- TASK DIRECTIONS
Find the line containing "Toyota Land Cruiser 70 (552)". Retype it and every line after it through the end of the entries, exactly as written, with nothing added.
____
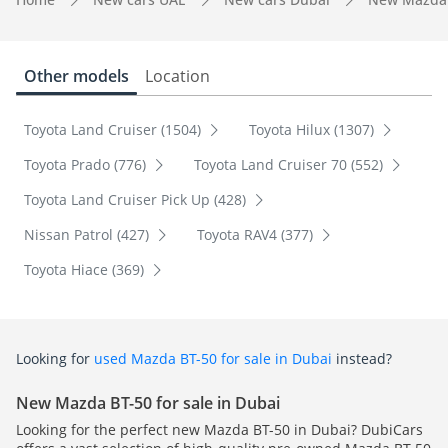
Other models
Location
Toyota Land Cruiser (1504)
Toyota Hilux (1307)
Toyota Prado (776)
Toyota Land Cruiser 70 (552)
Toyota Land Cruiser Pick Up (428)
Nissan Patrol (427)
Toyota RAV4 (377)
Toyota Hiace (369)
Looking for
used Mazda BT-50 for sale in Dubai
instead?
New Mazda BT-50 for sale in Dubai
Looking for the perfect new Mazda BT-50 in Dubai? DubiCars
____
- SOLUTION TO THE EXERCISE
Toyota Land Cruiser 70 (552)
Toyota Land Cruiser Pick Up (428)
Nissan Patrol (427)
Toyota RAV4 (377)
Toyota Hiace (369)
Looking for
used Mazda BT-50 for sale in Dubai
instead?
New Mazda BT-50 for sale in Dubai
Looking for the perfect new Mazda BT-50 in Dubai? DubiCars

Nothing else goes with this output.